Medical Treatment for Ataxia and Tremor
Few drugs have been evaluated and none adequately. Isoniazid (with pyridoxine) has been shown to be of limited benefit in a number of small studies. It showed some effect in 10 of 13 patients, although this did not translate into improved function. Four of six patients in a second study showed sufficient benefit that they wished to continue the drug. It is thought to be more useful in postural tremor with an intention component than in pure intention tremor. Up to 1200 mg a day in divided doses has been used, increasing gradually from 200 mg twice a day. This drug, which was the first to undergo a randomized control trial for the treatment of MS, is not well tolerated and causes gastrointestinal disturbance. There has been even less evaluation of other drugs, including carbamazepine, clonazepam, and buspirone. Propranolol may useful but higher doses, which may be poorly tolerated, are often required. Although a single-blind, cross-sectional study evaluating the role of carbamazepine in cerebellar tremor in 10 patients (7 with MS) suggested some benefit, it has also been suggested that this agent worsened ataxia. More recently, the 5-HT3 antagonist ondansetron has been evaluated, given by both intravenous and oral routes. Although the studies of the former looked promising, the more recent placebo-controlled, double-blind, parallel-group study of oral therapy was negative. Fifty-two patients, the majority of whom had MS, were randomized, and the treatment arm received 8 mg per day for 1 week. Although some benefit in the nine hole peg test was seen in the treated arm, there was no difference between the groups on a global ataxia rating scale. A small study of cannabinoids in the treatment of ataxia failed to show any beneficial effect.

Surgical Intervention in Ataxia and Tremor
Although thalamotomy of the ventral intermediate nucleus (VIN) has been shown to be beneficial in the tremor of Parkinson’s disease, there has been limited evaluation of its role in tremor relating to MS. In general, it is not considered to be as effective in this condition. In selected patients with MS, thalamotomy has been reported to alleviate contralateral limb tremor, initially in approximately 65 to 96 percent of cases, although in about 20 percent tremor returns within 12 months. Functional improvement is estimated to occur in 25 to 75 percent of patients. A recent study of unilateral thalamotomy compared 13 patients with 11 controls and showed improvement in tremor and improved function at 12 months in the treated group. Side effects are more common in bilateral procedures (often required in MS) and may occur in up to 45 percent of patients. Possible side effects include hemiparesis, dysphasia, and dysphagia in up to 10 percent of patients. Experience suggests that optimum results are obtained in patients with relatively stable disease, good mobility, and minimal overall disability status—an extremely small group.
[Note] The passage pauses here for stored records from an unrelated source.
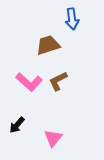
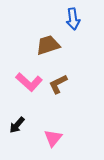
blue arrow: moved 1 px right
brown L-shape: moved 3 px down
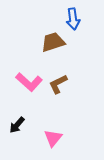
brown trapezoid: moved 5 px right, 3 px up
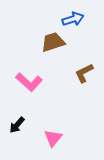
blue arrow: rotated 100 degrees counterclockwise
brown L-shape: moved 26 px right, 11 px up
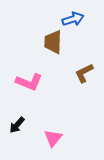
brown trapezoid: rotated 70 degrees counterclockwise
pink L-shape: rotated 20 degrees counterclockwise
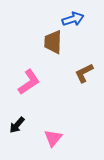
pink L-shape: rotated 56 degrees counterclockwise
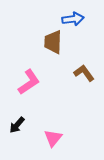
blue arrow: rotated 10 degrees clockwise
brown L-shape: rotated 80 degrees clockwise
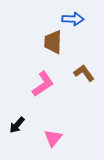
blue arrow: rotated 10 degrees clockwise
pink L-shape: moved 14 px right, 2 px down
Thalamic stimulation has been shown to alleviate tremor in up to 69 percent of patients in studies involving 13, 5, and 15 patients, respectively. Patients were carefully selected; for example, in one study the 5 patients reported were from an initial group of 17 patients, and no control study has yet been carried out. Serious side effects may occur. In one recent study comparing thalamic stimulation with lesioning, it is suggested that stimulation is associated with fewer side effects. Other approaches, including extracranial application of brief AC-pulsed electromagnetic fields, dynamic systems with multi-degree of freedom orthoses, and robotic arms based on virtual reality, have not been adequately evaluated.

In the view of the Committee, ataxia and associated tremor are among the most resistant and disabling symptoms to manage. Current strategies are of limited benefit, but information on the benefits of surgical intervention is accumulating.